Review: DeepLabv3+ — Atrous Separable Convolution (Semantic Segmentation)
Outperforms LC, ResNet-DUC-HDC, GCN, RefineNet, ResNet-38, PSPNet, IDW-CNN, SDN, DIS, and DeepLabv3
Let’s review about DeepLabv3+, which is invented by Google. DeepLab series has come along for versions from DeepLabv1 (2015 ICLR), DeepLabv2 (2018 TPAMI), and DeepLabv3 (arXiv).
- (a): With Atrous Spatial Pyramid Pooling (ASPP), able to encode multi-scale contextual information.
- (b): With Encoder-Decoder Architecture, the location/spatial information is recovered. Encoder-Decoder Architecture has been proved to be useful in literature such as FPN, DSSD, TDM, SharpMask, RED-Net, and U-Net for different kinds of purposes.
- (c): DeepLabv3+ makes use of (a) and (b).
- Further, with the use of Modified Aligned Xception, and Atrous Separable Convolution, a faster and stronger network is developed.
- Finally, DeepLabv3+ outperforms PSPNet (1st place in 2016 ILSVRC Scene Parsing Challenge) and its previous DeepLabv3.
It is published in 2018 ECCV with more than 600 citations. (Sik-Ho Tsang @ Medium)
Outline
- Atrous Separable Convolution
- Encoder-Decoder Architecture
- Modified Aligned Xception
- Ablation Study
- Comparison with State-of-the-art Approaches
1. Atrous Separable Convolution
1.1. Atrous Convolution
- For each location i on the output y and a filter w, atrous convolution is applied over the input feature map x where the atrous rate r corresponds to the stride with which we sample the input signal.
- (More details on DeepLabv3 about Atrous Convolution.)
1.2. Atrous Separable Convolution
- (a) and (b), Depthwise Separable Convolution: It factorize a standard convolution into a depthwise convolution followed by a point-wise convolution (i.e., 1×1 convolution), drastically reduces computation complexity.
- This is introduced in MobileNetV1. (If interested. please read my review on MobileNetV1 about Depthwise Separable Convolution.)

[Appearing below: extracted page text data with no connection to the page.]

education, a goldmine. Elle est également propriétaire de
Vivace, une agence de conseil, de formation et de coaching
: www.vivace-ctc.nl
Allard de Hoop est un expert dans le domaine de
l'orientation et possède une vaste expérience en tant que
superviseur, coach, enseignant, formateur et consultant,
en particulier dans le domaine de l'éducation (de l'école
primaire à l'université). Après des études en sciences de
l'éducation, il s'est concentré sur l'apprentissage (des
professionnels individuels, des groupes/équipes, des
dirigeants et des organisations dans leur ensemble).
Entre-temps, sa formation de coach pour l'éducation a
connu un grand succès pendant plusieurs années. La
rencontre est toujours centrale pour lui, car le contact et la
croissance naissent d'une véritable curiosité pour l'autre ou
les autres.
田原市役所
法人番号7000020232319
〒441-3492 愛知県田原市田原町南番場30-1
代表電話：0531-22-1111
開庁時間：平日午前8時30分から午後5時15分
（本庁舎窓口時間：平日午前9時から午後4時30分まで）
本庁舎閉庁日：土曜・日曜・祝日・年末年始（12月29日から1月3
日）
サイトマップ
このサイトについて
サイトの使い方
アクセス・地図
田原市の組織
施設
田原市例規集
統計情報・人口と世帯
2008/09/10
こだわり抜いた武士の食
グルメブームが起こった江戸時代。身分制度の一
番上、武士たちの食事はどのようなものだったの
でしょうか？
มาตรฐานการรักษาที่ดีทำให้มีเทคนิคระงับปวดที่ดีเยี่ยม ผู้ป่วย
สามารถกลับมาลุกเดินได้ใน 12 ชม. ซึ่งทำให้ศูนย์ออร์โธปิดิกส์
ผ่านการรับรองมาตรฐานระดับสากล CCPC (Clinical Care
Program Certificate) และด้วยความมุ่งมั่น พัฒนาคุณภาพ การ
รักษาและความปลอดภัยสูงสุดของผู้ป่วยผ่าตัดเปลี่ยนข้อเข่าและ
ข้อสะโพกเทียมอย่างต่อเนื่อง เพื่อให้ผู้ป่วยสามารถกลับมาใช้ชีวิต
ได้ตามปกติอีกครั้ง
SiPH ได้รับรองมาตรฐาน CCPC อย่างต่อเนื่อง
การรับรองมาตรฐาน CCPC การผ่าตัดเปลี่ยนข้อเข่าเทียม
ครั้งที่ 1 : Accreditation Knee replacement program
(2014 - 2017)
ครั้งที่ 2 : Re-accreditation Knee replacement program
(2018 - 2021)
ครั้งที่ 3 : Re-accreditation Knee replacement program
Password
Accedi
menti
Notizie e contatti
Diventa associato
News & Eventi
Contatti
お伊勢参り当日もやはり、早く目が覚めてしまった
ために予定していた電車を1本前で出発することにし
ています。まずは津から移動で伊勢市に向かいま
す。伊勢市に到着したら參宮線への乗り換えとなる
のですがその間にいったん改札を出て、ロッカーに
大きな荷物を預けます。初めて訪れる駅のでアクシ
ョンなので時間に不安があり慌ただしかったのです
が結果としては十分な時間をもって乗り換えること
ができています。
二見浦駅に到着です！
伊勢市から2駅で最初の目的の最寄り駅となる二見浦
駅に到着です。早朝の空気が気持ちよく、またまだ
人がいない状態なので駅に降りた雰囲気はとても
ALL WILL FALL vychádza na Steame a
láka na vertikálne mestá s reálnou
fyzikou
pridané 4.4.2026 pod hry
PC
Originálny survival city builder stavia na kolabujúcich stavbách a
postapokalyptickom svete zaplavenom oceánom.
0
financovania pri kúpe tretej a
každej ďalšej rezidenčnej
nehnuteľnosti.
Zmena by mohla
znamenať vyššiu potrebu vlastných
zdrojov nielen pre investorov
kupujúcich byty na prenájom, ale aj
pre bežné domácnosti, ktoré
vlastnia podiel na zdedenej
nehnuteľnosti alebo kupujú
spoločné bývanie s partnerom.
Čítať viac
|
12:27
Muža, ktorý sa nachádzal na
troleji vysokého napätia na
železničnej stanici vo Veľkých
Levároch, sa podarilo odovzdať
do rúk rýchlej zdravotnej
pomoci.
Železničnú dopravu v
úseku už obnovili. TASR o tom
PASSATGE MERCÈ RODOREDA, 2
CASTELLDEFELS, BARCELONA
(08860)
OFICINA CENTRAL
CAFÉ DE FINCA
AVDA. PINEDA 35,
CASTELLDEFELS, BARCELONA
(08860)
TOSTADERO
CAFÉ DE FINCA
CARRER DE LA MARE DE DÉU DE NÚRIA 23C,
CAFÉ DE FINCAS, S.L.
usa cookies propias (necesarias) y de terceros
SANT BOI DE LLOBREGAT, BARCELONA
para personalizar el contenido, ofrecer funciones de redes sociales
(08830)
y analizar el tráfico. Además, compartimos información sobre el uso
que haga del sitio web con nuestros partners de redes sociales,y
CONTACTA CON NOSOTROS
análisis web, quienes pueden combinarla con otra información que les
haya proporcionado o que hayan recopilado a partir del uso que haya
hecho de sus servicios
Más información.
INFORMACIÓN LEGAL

- (c) Atrous Depthwise Convolution: Atrous convolution is supported in the depthwise convolution. And it is found that it significantly reduces the computation complexity of proposed model while maintaining similar (or better) performance.
- Combining with point-wise convolution, it is Atrous Separable Convolution.
2. Encoder-Decoder Architecture
2.1. DeepLabv3 as Encoder
- For the task of image classification, the spatial resolution of the final feature maps is usually 32 times smaller than the input image resolution and thus output stride = 32.
- For the task of semantic segmentation, it is too small.
- One can adopt output stride = 16 (or 8) for denser feature extraction by removing the striding in the last one (or two) block(s) and applying the atrous convolution correspondingly.
- Additionally, DeepLabv3 augments the Atrous Spatial Pyramid Pooling module, which probes convolutional features at multiple scales by applying atrous convolution with different rates, with the image-level features.
- (Please read my DeepLabv3 review for details of encoder and ParseNet review for image-level features.)
2.2. Proposed Decoder
- The encoder features are first bilinearly upsampled by a factor of 4 and then concatenated with the corresponding low-level features.
- There is 1×1 convolution on the low-level features before concatenation to reduce the number of channels, since the corresponding low-level features usually contain a large number of channels (e.g., 256 or 512) which may outweigh the importance of the rich encoder features.
- After the concatenation, we apply a few 3×3 convolutions to refine the features followed by another simple bilinear upsampling by a factor of 4.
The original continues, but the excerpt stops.